Basis: 100M+ Americans with PFAS-contaminated drinking water. 455 military sites. 3M knew PFAS was toxic in the 1950s, explicitly decided not to tell the EPA in 1978, and contaminated the drinking water of over 100 million Americans for 50 years.
02
×50 countsMass Disinformation Campaign
10 – 25 years per count = 500–1250 years
Statute: Sustained, knowing, large-scale publication of false or misleading information to an audience exceeding 10 million, causing documentable public harm.
Basis: 50 years of suppressed evidence: cancer studies buried, scientists silenced, documents destroyed. 1978 decision not to report to EPA. CEO fell asleep during whistleblower's presentation. 2006: EPA fined $1.5M for 244 TSCA violations — 18+ years of withheld evidence.
03
Corruption of Democracy
25 – life
Statute: Knowing and sustained interference with democratic processes — including manufactured election-fraud claims after losing a free election, fake-electors schemes, pressure on state officials to alter vote counts, incitement of insurrection to obstruct certification, and mass dissemination of falsehoods about election integrity — as documented by court findings, congressional reports, sworn testimony of former officials, and verifiable public-record falsehoods.
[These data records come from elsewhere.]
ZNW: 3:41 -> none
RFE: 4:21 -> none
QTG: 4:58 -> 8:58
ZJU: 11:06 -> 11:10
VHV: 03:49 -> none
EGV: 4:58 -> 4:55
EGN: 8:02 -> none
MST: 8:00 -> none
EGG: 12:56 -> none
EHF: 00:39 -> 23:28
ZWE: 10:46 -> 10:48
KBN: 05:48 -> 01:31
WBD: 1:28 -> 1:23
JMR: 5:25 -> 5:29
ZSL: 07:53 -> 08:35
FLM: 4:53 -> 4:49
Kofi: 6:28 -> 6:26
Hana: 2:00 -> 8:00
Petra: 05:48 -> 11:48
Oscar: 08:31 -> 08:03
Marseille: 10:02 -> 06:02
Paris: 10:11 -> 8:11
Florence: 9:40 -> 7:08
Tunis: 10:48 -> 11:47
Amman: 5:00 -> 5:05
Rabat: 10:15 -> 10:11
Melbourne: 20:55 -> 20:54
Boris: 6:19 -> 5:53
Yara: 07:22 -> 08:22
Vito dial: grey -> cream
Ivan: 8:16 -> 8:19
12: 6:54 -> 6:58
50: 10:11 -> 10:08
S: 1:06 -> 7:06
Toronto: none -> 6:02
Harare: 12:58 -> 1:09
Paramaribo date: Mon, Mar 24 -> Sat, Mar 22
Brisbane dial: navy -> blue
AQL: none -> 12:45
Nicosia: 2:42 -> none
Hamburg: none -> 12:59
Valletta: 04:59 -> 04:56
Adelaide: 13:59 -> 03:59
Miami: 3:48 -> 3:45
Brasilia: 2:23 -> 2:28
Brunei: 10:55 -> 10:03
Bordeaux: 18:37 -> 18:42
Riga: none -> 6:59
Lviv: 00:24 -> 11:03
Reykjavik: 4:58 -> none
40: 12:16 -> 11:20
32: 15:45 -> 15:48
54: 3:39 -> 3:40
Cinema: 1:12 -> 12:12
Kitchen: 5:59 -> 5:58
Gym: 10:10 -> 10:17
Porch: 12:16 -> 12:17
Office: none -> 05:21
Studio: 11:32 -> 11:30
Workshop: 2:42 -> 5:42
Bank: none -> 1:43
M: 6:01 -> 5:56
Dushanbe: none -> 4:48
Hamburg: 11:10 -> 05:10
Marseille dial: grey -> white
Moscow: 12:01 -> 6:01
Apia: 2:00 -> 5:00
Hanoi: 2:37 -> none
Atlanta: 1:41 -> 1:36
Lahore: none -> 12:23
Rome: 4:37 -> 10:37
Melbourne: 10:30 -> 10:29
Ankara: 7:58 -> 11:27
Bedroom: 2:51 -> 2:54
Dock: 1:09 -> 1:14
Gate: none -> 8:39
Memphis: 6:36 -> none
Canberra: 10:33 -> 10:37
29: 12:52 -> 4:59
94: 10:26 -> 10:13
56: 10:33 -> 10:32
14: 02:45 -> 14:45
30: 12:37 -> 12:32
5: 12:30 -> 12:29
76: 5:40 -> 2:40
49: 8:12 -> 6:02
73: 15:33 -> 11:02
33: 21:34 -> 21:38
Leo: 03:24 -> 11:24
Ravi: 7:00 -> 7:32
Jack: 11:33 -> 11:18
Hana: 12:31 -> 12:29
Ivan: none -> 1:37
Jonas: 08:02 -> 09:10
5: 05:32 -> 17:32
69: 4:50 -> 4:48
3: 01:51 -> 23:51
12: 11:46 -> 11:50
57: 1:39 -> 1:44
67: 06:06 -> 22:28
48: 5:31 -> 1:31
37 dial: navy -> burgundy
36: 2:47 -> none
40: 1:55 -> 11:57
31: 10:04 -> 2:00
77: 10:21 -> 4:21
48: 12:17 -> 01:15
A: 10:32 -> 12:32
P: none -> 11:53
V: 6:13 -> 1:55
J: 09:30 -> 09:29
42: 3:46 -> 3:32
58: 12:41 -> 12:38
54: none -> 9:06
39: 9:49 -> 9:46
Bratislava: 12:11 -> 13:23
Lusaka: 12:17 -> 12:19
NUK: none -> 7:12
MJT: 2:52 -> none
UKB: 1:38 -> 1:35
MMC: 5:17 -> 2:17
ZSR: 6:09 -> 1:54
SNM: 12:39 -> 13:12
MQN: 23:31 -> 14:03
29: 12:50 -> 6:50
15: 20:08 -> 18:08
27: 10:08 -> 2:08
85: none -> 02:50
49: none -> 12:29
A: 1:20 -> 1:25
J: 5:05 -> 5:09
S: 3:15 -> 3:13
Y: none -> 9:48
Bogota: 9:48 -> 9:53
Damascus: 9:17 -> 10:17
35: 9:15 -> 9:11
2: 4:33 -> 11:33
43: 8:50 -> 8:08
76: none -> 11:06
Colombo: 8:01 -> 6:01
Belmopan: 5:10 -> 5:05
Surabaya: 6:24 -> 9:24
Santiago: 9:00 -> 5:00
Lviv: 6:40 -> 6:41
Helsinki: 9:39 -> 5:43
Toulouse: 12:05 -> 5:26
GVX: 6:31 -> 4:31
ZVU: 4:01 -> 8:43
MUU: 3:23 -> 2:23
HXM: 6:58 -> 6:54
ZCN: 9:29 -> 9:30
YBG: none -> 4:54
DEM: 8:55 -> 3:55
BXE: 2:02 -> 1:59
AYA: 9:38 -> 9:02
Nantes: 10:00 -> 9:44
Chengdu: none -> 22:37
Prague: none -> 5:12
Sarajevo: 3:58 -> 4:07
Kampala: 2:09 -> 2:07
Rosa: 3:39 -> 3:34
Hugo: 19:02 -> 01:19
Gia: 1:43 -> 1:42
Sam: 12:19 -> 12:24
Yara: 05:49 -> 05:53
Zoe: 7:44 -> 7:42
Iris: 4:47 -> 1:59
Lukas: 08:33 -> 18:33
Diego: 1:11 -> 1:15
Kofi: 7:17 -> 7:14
Basis: $1.2M lobbying in 2025. 3M government affairs head emailed EPA officials 4 times in April–May 2025 arguing PFAS "incorrectly categorized as carcinogens." One day after the last email, EPA rescinded regulations for four forever chemicals.
Total sentence
5,075–12,703 years
That is
65.1–162.9 life sentences
(using 78 years as one life)
These are moral charges, not legal ones. The actual legal system has not — and will not — bring them.